The warden who ran the beleaguered federal jail when disgraced financier Jeffrey Epstein killed himself has been put in charge of another prison despite an ongoing federal investigation and in direct contradiction of a public pronouncement from the Bureau of Prisons that it would delay any move until the inquiry was finished.
Lamine N’Diaye was placed into the position of acting warden at FCI Fort Dix, a low-security prison in Burlington County, New Jersey, earlier this month, according to four people familiar with the matter. They were not authorized to discuss the matter publicly and spoke on condition of anonymity.
The bureau had attempted to place N’Diaye in the job at Fort Dix about a year ago, but the move was stopped by then-Attorney General William Barr after The Associated Press reported the transfer. The bureau said at the time that it would defer any transfer until the investigations surrounding Epstein’s 2019 death had concluded.
The Justice Department’s inspector general has not completed an investigation into lapses that allowed Epstein to end his life. Officials have said they would not conclude the criminal case against two officers who were supposed to be guarding Epstein before the watchdog’s review could finish. Those officers are awaiting trial on charges they lied on prison records because they were sleeping and browsing the internet instead of doing their jobs.
The department also is conducting an internal review into the circumstances that led to Epstein’s death, including why he wasn’t given a cellmate.
The bureau refused to answer questions about why it was once again transferring N’Diaye despite the continuing investigation, whether senior agency officials had sought approval from the top levels of the Justice Department or who authorized the transfer.
The warden’s reassignment points to further dysfunction inside an agency already under fire on a number of fronts: chronic violence and staffing issues at its facilities, the high-profile deaths of Epstein and Whitey Bulger, a coronavirus outbreak at federal prisons that sickened thousands of inmates and led to 220 inmate deaths, and an unprecedented number of executions in the span of just a few months after a 17-year hiatus.
Barr ordered N’Diaye be reassigned to a desk post at the bureau’s regional office in Pennsylvania after Epstein’s death as the FBI and the inspector general investigated. Epstein took his own life in August 2019 at the Metropolitan Correctional Center in New York City while awaiting trial on charges he sexually abused girls as young as 14 and young women in New York and Florida in the early 2000s.
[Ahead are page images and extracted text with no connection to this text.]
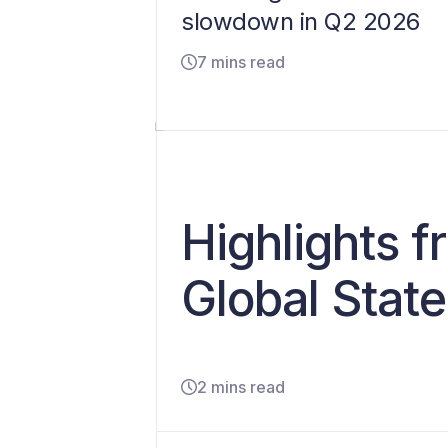
slowdown in Q2 2026
7 mins read
Highlights 
Global State
2 mins read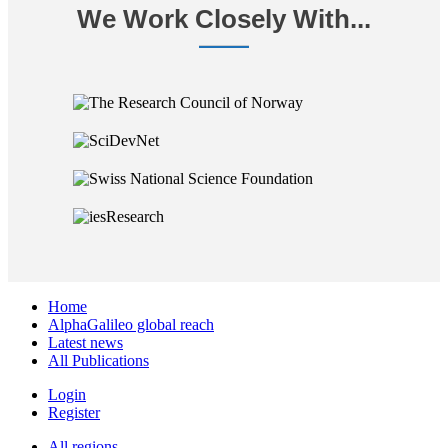
We Work Closely With...
Home
AlphaGalileo global reach
Latest news
All Publications
Login
Register
All regions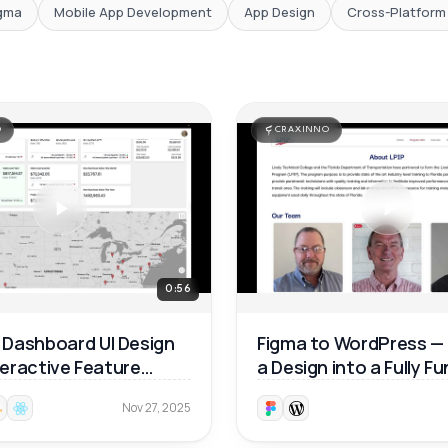
gma
Mobile App Development
App Design
Cross-Platform
O
CRAXINNO
0:56
Dashboard UI Design
Figma to WordPress —
nteractive Feature
a Design into a Fully F
ough 🚀
Website 🚀
Nov 27, 2025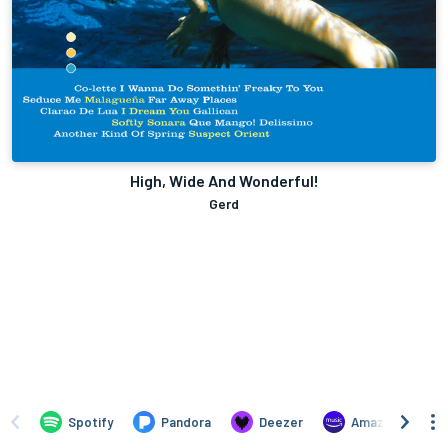
High, Wide And Wonderful!
Gerd
Spotify
Pandora
Deezer
Amazon Music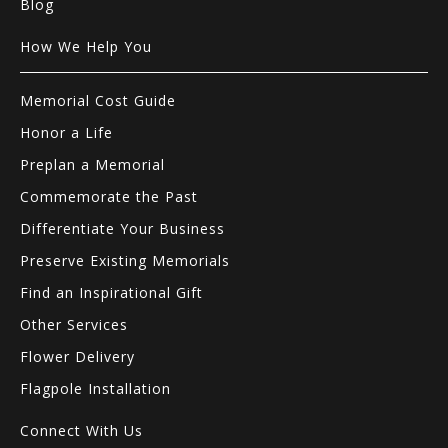
Blog
How We Help You
Memorial Cost Guide
Honor a Life
Preplan a Memorial
Commemorate the Past
Differentiate Your Business
Preserve Existing Memorials
Find an Inspirational Gift
Other Services
Flower Delivery
Flagpole Installation
Connect With Us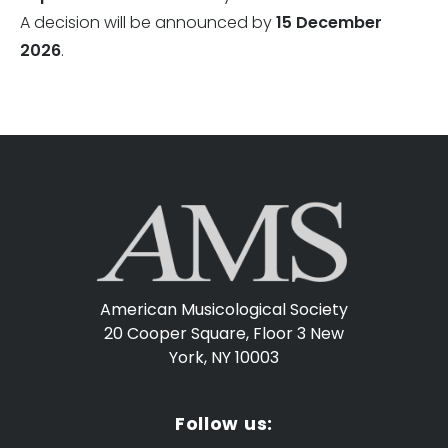
A decision will be announced by
15 December
2026
.
American Musicological Society
20 Cooper Square, Floor 3
New
York, NY 10003
Follow us: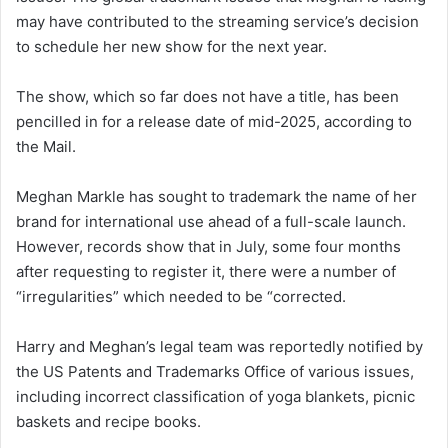
may have contributed to the streaming service’s decision
to schedule her new show for the next year.
The show, which so far does not have a title, has been
pencilled in for a release date of mid-2025, according to
the Mail.
Meghan Markle has sought to trademark the name of her
brand for international use ahead of a full-scale launch.
However, records show that in July, some four months
after requesting to register it, there were a number of
“irregularities” which needed to be “corrected.
Harry and Meghan’s legal team was reportedly notified by
the US Patents and Trademarks Office of various issues,
including incorrect classification of yoga blankets, picnic
baskets and recipe books.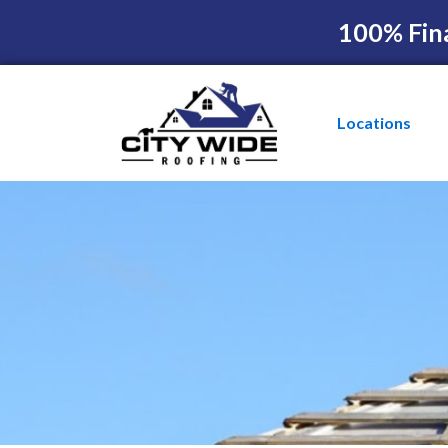
100% Fin
Locations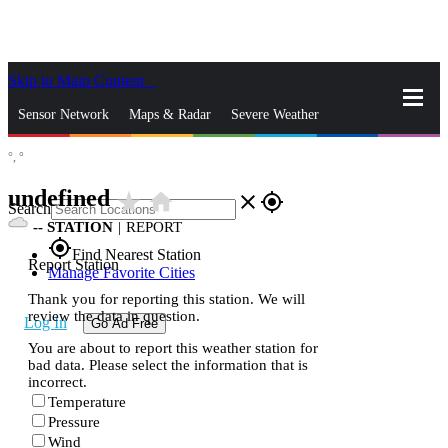
Skip to Main Content
_
Sensor Network
Maps & Radar
Severe Weather
°,
°
News & Blogs
Mobile Apps
More
undefined
star_rate
home
close
gps_fixed
Search
--
STATION
|
REPORT
gps_fixed
Find Nearest Station
Report Station
Manage Favorite Cities
Thank you for reporting this station. We will
review the data in question.
Log In
Go Ad Free
You are about to report this weather station for
bad data. Please select the information that is
incorrect.
Temperature
Pressure
Wind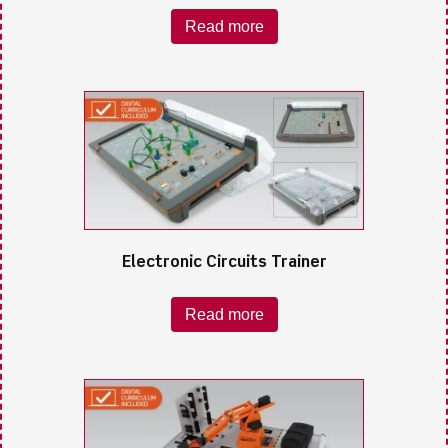
Read more
Electronic Circuits Trainer
Read more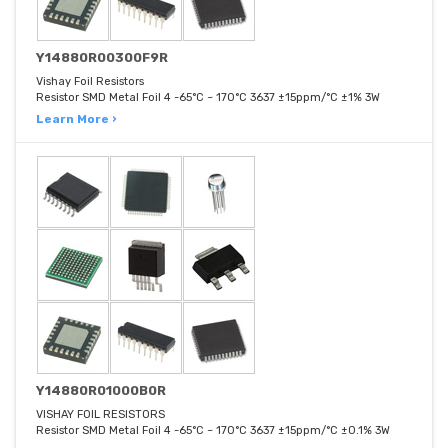
Y14880R00300F9R
Vishay Foil Resistors
Resistor SMD Metal Foil 4 -65°C ~ 170°C 3637 ±15ppm/°C ±1% 3W
Learn More ›
Y14880R01000B0R
VISHAY FOIL RESISTORS
Resistor SMD Metal Foil 4 -65°C ~ 170°C 3637 ±15ppm/°C ±0.1% 3W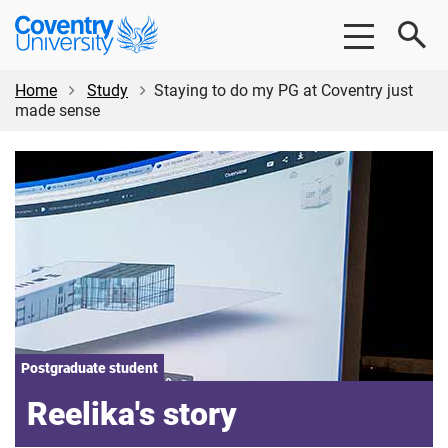
Skip
Skip
Coventry
to
to
University
main
footer
content
Home
Study
Staying to do my PG at Coventry just
made sense
Postgraduate student
Reelika's story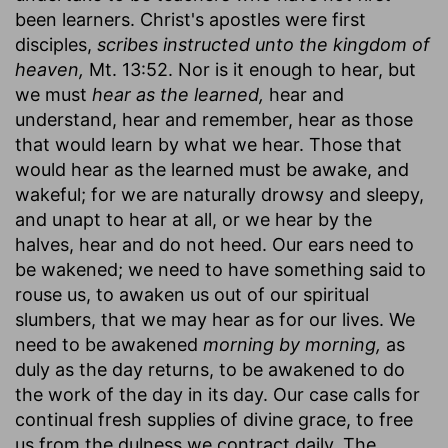
been learners. Christ's apostles were first
disciples,
scribes instructed unto the kingdom of
heaven,
Mt. 13:52. Nor is it enough to hear, but
we must
hear as the learned,
hear and
understand, hear and remember, hear as those
that would learn by what we hear. Those that
would hear as the learned must be awake, and
wakeful; for we are naturally drowsy and sleepy,
and unapt to hear at all, or we hear by the
halves, hear and do not heed. Our ears need to
be wakened; we need to have something said to
rouse us, to awaken us out of our spiritual
slumbers, that we may hear as for our lives. We
need to be awakened
morning by morning,
as
duly as the day returns, to be awakened to do
the work of the day in its day. Our case calls for
continual fresh supplies of divine grace, to free
us from the dulness we contract daily. The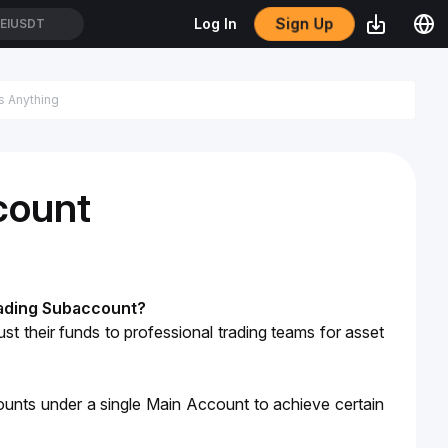
Sign Up
Log In
EIUSDT
count
rading Subaccount?
ust their funds to professional trading teams for asset 
nts under a single Main Account to achieve certain 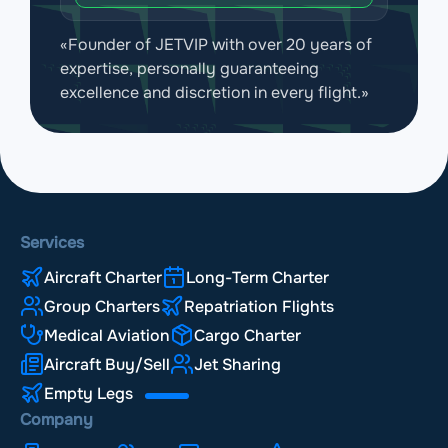
«Founder of JETVIP with over 20 years of
expertise, personally guaranteeing
excellence and discretion in every flight.»
Services
Aircraft Charter
Long-Term Charter
Group Charters
Repatriation Flights
Medical Aviation
Cargo Charter
Aircraft Buy/Sell
Jet Sharing
Empty Legs
Company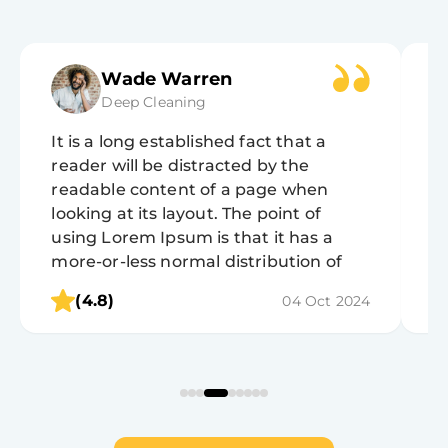
Wade Warren
Deep Cleaning
It is a long established fact that a
It
reader will be distracted by the
r
readable content of a page when
r
looking at its layout. The point of
lo
using Lorem Ipsum is that it has a
u
more-or-less normal distribution of
m
letters, as opposed to using 'Content
l
(4.8)
04 Oct 2024
here, content here', making it look like
h
readable English.
r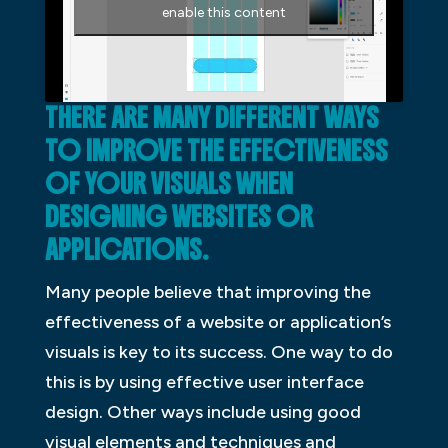
enable this content
THERE ARE MANY DIFFERENT WAYS
TO IMPROVE THE EFFECTIVENESS
OF YOUR VISUALS WHEN
DESIGNING WEBSITES OR
APPLICATIONS.
Many people believe that improving the
effectiveness of a website or application’s
visuals is key to its success. One way to do
this is by using effective user interface
design. Other ways include using good
visual elements and techniques and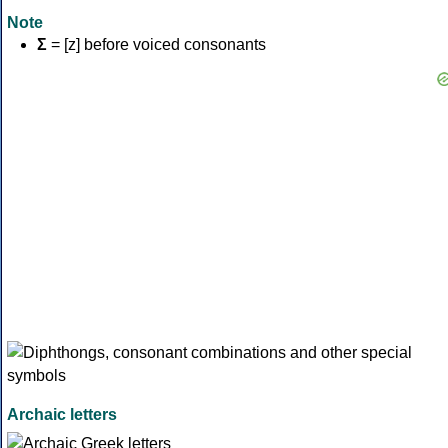
Note
Σ
= [z] before voiced consonants
Archaic letters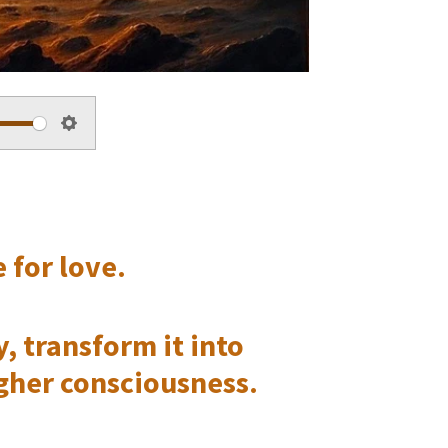
S
e
t
 for love.
t
i
, transform it into
n
igher consciousness.
g
s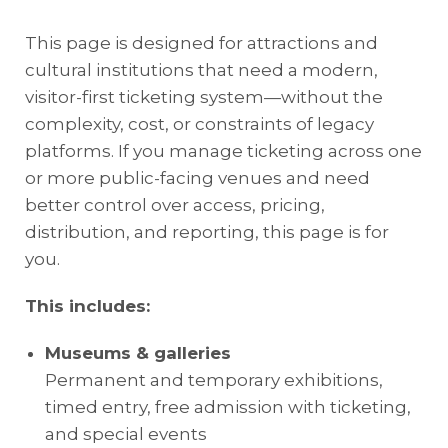
This page is designed for attractions and
cultural institutions that need a modern,
visitor-first ticketing system—without the
complexity, cost, or constraints of legacy
platforms. If you manage ticketing across one
or more public-facing venues and need
better control over access, pricing,
distribution, and reporting, this page is for
you.
This includes:
Museums & galleries
Permanent and temporary exhibitions,
timed entry, free admission with ticketing,
and special events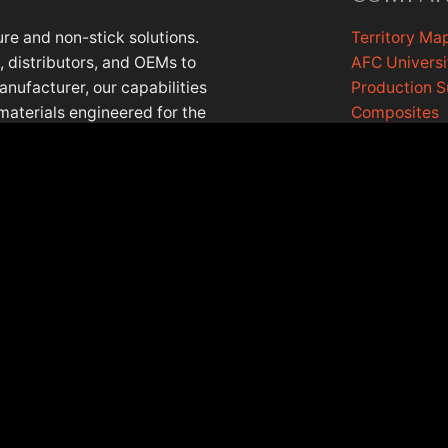
re and non-stick solutions.
Territory Ma
 distributors, and OEMs to
AFC Universi
anufacturer, our capabilities
Production 
materials engineered for the
Composites
lls, Illinois, with a European
AFC Cookin
Contact Us
EASE NOTE: PRODUCT DATA IS IN THE PROCESS OF BEING UPDAT
©2026 Afcmaterials.com, all rights reserved.
Privacy Policy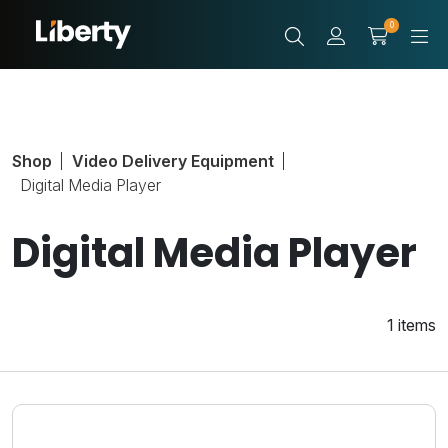
0
Shop
Video Delivery Equipment
Digital Media Player
Digital Media Player
1 items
His suicide cast a spotlight on the federal prison agency, which has been plagued for years by a staffing shortage and violence, and on safety lapses inside one of the most secure jails in America. In recent months, the bureau has struggled to address the exploding number of coronavirus cases amid criticism that it didn’t do enough to stop the spread of the virus.
N’Diaye is being placed at a prison where more than 61% of the inmates have tested positive for the virus. As of Monday, the bureau said 1,610 of them had recovered. Thirty-six staff members at the prison also have current positive test results for the virus and one inmate died.
Shortly before N’Diaye’s move, the former warden at Fort Dix was reassigned to the agency’s regional office weeks after members of Congress from New Jersey raised questions about the number of coronavirus cases at the prison and concerns about the transfer of federal inmates. The letter, signed by Democratic Sens. Robert Menendez and Cory Booker and 10 House Democrats, said it was “clear that BOP does not have an effective plan to ensure COVID-19 positive incarcerated individuals are not transferred between facilities.”
Last month, the agency named Eric Williams as the interim warden at the Metropolitan Correctional Center — the jail where Epstein died — after he served in at least five federal executions at the end of the Trump administration. The prior warden, Marti Licon-Vitale, abruptly stepped down after a yearlong tenure marred by the rampant spread of the coronavirus, inmates’ complaints about squalid conditions, a gun smuggled into the jail and at least one inmate’s death.